The Slow Time series looks at artists who choose to take the long way around, to meaningfully make their techniques needlessly hard on themselves, eschewing shortcuts and redefining the term "process-based." These artists practice radical patience in their creative output and thereby infuse their art with inherent meaning in its form beyond the aspect of aesthetic content.
Clay is a material which is nearly synonymous with the broader slow culture movement that inspired this series; perhaps no other single art-world substance is more evocative of dirty, hands-on, alchemical, allegorical, old-world art and craft.
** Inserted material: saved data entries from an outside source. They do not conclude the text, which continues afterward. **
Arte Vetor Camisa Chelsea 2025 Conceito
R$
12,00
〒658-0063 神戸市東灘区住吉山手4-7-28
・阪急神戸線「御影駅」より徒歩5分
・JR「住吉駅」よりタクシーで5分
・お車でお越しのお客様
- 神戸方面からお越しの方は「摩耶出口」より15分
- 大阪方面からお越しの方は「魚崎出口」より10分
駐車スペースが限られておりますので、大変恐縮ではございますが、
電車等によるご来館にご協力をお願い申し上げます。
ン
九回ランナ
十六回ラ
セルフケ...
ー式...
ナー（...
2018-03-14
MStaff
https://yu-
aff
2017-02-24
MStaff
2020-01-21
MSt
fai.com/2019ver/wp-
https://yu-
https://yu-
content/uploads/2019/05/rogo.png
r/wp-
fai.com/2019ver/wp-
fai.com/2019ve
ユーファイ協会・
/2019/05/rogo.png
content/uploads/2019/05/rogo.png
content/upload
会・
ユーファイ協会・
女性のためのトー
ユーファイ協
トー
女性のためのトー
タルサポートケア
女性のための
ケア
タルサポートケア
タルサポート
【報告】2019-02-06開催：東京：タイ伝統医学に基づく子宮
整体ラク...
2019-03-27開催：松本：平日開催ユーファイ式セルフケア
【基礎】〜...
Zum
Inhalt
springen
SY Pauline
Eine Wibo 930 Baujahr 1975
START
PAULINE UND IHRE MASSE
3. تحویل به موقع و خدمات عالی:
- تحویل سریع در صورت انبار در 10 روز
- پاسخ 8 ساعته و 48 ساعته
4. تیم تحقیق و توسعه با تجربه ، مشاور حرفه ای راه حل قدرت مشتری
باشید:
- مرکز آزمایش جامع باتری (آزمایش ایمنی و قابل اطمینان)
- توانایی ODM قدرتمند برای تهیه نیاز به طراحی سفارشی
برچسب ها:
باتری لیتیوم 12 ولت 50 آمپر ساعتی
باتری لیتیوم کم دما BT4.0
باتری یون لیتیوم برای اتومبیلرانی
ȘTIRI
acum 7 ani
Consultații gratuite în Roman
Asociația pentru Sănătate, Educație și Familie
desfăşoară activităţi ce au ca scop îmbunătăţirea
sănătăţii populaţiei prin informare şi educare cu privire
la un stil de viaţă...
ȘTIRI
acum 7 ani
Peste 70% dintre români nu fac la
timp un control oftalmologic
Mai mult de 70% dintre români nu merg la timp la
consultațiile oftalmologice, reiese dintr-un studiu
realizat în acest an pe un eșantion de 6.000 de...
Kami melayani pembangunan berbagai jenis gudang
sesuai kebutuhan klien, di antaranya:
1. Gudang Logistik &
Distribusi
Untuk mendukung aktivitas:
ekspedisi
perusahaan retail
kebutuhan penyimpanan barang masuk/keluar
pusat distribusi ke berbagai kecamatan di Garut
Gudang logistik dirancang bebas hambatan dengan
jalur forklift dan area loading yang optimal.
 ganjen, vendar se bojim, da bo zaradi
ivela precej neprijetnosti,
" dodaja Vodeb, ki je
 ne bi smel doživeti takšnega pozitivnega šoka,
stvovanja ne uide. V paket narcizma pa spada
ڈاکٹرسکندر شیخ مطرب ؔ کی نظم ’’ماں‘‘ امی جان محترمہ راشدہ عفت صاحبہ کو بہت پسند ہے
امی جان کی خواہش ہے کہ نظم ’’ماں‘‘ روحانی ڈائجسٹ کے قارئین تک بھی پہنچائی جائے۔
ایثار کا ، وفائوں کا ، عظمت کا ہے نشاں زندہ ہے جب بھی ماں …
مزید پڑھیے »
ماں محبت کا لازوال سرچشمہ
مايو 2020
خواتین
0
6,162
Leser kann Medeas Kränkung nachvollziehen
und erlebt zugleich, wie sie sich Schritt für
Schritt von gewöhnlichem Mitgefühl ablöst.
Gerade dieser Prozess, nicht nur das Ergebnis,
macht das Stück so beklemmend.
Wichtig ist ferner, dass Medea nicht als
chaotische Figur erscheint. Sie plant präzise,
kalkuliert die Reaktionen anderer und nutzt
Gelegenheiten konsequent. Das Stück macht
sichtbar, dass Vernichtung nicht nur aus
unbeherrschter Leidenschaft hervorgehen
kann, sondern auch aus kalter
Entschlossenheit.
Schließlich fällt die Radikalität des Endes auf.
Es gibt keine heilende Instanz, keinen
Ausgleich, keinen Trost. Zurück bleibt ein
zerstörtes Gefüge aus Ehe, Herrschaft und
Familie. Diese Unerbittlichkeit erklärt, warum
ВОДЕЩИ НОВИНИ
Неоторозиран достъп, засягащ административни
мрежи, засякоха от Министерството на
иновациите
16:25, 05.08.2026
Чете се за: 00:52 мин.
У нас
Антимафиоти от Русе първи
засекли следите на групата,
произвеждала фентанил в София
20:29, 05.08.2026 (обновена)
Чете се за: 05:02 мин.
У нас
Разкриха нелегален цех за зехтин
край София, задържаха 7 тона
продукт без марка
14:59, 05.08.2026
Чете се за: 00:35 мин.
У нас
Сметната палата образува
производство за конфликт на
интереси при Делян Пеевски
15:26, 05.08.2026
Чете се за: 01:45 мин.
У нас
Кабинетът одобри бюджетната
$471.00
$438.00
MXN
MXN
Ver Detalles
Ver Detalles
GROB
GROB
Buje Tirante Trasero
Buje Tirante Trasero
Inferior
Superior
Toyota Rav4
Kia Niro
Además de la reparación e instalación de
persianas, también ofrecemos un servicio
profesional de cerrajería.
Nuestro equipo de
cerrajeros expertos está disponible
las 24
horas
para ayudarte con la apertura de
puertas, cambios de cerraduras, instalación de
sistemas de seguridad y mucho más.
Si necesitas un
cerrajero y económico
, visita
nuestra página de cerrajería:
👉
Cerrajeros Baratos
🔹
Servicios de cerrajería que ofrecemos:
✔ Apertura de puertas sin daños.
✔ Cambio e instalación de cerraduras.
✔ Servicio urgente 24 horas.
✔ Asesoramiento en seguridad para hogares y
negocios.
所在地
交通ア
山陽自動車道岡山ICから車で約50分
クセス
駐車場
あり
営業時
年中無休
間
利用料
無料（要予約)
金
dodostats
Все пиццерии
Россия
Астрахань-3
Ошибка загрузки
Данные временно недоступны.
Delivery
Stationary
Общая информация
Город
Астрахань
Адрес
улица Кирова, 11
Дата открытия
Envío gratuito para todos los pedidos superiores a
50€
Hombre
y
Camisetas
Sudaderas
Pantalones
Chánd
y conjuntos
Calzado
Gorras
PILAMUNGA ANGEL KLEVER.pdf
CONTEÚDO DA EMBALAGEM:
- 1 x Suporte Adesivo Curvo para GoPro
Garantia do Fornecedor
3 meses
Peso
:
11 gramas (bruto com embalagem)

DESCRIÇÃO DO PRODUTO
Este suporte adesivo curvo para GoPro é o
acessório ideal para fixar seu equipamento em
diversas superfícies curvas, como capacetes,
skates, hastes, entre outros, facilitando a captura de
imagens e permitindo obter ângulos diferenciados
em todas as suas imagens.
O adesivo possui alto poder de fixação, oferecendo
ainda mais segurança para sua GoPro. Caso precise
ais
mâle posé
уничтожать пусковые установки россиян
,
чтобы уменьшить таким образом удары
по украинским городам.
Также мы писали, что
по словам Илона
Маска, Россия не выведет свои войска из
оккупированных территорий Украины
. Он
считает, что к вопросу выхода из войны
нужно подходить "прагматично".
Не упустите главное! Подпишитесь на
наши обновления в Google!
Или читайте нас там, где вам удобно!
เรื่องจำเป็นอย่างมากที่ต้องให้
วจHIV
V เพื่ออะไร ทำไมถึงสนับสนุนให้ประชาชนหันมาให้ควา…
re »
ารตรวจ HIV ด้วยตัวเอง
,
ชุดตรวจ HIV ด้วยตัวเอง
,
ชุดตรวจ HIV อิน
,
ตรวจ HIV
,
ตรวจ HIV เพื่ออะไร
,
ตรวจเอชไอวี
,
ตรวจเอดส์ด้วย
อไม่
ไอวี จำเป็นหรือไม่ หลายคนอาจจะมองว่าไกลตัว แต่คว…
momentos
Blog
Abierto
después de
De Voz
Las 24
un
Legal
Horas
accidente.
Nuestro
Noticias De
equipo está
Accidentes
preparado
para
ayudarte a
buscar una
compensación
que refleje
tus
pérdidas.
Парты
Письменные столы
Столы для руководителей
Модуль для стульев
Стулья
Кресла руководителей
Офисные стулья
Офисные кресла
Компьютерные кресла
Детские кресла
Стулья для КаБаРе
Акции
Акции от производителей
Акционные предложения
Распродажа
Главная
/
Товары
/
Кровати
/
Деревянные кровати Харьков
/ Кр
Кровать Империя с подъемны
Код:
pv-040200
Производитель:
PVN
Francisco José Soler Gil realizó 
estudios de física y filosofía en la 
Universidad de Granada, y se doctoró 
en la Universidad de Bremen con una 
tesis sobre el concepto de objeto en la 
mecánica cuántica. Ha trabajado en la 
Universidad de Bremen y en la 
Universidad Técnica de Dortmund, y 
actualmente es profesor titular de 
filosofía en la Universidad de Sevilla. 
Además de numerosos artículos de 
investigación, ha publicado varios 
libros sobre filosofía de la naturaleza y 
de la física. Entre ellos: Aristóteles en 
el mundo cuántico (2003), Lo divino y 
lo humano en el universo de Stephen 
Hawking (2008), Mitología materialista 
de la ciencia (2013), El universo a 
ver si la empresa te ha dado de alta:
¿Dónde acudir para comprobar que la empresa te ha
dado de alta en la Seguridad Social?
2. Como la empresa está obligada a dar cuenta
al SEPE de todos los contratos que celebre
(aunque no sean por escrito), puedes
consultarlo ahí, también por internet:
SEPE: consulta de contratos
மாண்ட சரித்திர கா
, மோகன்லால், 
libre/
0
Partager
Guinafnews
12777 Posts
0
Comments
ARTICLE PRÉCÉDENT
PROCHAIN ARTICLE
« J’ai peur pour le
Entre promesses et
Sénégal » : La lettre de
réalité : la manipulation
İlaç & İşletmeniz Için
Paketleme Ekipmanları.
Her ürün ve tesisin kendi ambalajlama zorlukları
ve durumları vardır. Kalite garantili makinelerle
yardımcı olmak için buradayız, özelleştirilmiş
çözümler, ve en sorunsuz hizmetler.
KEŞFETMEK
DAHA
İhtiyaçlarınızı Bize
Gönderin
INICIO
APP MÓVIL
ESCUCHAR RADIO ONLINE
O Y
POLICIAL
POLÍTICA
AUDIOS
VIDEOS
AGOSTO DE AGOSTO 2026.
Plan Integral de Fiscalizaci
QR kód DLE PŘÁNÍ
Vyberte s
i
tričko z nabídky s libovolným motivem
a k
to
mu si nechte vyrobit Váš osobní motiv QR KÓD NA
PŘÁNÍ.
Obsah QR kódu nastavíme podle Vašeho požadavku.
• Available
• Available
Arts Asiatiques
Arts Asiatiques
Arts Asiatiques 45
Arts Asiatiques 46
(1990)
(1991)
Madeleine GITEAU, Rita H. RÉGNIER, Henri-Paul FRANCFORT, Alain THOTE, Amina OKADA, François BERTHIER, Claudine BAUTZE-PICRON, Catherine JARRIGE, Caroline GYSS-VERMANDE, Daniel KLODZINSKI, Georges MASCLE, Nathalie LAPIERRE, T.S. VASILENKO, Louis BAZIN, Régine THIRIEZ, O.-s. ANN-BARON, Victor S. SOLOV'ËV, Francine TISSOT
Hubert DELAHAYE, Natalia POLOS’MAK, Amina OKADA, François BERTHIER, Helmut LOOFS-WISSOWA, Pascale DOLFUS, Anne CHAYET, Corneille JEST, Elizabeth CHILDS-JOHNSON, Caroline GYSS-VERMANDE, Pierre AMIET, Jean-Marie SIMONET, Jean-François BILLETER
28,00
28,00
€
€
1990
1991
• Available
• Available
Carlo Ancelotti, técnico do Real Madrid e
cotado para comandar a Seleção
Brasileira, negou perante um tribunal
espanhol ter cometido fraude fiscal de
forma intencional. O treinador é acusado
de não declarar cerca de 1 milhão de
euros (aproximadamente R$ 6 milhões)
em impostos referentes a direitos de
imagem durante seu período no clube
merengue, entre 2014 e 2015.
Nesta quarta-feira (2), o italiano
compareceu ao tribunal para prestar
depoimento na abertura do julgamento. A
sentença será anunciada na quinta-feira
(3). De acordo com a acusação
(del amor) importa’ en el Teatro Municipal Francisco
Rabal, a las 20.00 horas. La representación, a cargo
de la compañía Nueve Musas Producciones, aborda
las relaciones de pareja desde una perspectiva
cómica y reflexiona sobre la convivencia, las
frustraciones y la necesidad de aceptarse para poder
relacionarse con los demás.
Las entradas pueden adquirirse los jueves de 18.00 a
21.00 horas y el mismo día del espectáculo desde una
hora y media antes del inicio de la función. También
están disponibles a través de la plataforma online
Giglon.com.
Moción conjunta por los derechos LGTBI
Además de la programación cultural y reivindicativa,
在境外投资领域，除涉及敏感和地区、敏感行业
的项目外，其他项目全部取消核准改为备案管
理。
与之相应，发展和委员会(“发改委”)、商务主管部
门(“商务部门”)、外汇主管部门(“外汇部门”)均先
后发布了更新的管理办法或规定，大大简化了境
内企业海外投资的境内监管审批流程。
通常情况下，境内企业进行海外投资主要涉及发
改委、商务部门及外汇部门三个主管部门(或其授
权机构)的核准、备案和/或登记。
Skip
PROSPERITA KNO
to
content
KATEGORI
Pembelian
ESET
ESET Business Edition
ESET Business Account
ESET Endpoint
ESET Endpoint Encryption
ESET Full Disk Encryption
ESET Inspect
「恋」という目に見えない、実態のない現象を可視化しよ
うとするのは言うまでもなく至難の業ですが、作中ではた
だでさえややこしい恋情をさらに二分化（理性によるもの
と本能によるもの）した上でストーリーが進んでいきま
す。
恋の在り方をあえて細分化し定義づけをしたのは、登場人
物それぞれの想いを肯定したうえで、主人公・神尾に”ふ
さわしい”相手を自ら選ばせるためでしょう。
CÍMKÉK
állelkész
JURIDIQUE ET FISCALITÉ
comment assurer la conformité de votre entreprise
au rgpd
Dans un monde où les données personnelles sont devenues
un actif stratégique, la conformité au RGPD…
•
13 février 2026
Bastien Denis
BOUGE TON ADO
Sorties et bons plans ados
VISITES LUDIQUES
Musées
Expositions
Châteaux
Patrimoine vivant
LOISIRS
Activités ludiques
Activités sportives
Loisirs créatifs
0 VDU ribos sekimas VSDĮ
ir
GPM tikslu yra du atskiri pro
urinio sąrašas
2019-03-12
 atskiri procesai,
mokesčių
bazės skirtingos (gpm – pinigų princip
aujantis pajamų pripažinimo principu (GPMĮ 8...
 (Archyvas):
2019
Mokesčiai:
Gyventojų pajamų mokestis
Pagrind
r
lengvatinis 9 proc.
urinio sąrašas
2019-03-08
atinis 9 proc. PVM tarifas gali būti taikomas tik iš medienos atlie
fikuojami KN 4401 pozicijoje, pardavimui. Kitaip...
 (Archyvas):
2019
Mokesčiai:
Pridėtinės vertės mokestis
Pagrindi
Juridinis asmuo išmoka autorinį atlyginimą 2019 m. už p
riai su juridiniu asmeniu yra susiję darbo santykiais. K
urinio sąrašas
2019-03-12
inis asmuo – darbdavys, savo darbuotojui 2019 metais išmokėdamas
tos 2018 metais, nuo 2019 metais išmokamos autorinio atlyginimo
Even so, what people typically mean when they think of ceramics still tends toward that refined, high Heath style, where everything is fine and poised, or Edmund de Waal where it’s delicate, adamantly purist, psychological more than emotional and oh-so conceptual.
In powerful contrast to that heritage, rises the epic and still-expanding trend of “de-skilled” ceramics, an aesthetic and technical continuum of style which prizes a litany of effects and qualities that were once thought of as errors. Crackling, bubbling glazes, exposed raw clay, unevenly fired vessels, distresses and punctures, visible seams and scars, gestural, variable color, thumbprints, collapsed walls, tilting arcs. It’s easy to see why the metaphorical potential of this approach to clay, a material so often poetically associated with the body, would appeal to audiences craving the discernible presence of a person in time, in a resistance to machined perfection, mass production and digital flatness. Part of the appeal to enthusiastic audiences is the dramatic quality achieved by the reckless use of unpredictable, experimental or outsider techniques; while at the same time, many will argue that a convincing quality of organic roughness, distress, decay and fragility is achieved through twists in technique which is in fact very difficult to achieve.
“Ceramics are the yoga of the art world,” laughs Robert Miller. “Clay is its Earth Mother. Everybody is discovering ceramics. It’s wonderful and exciting, but they all end up needing help because it’s harder than it looks!”
For today's story, we corresponded with artists Enrique Martinez Celaya, Angel Chen, Galia Linn, Seth Kaufman, Robert Miller, Brian Rochefort, and Cathy Akers. While only some of them identify clay as their main medium, all of them work with it in thoughtful ways outside the box of conventional respectability. Here is an array of both trained and novice ceramicists who all share a terrestrial materialism, in which the physical and metaphysical qualities of the medium itself are an important part of the narrative of working with it. More than ever, a new art generation is studying ceramics, even as a wave of artists of all ages are compelled toward clay in headlong, largely self-taught investigations and experiments. They can't seem to help themselves. This is both refreshing to audiences, and irritating to genre traditionalists. It is perhaps best understood more broadly as a humanist instinct.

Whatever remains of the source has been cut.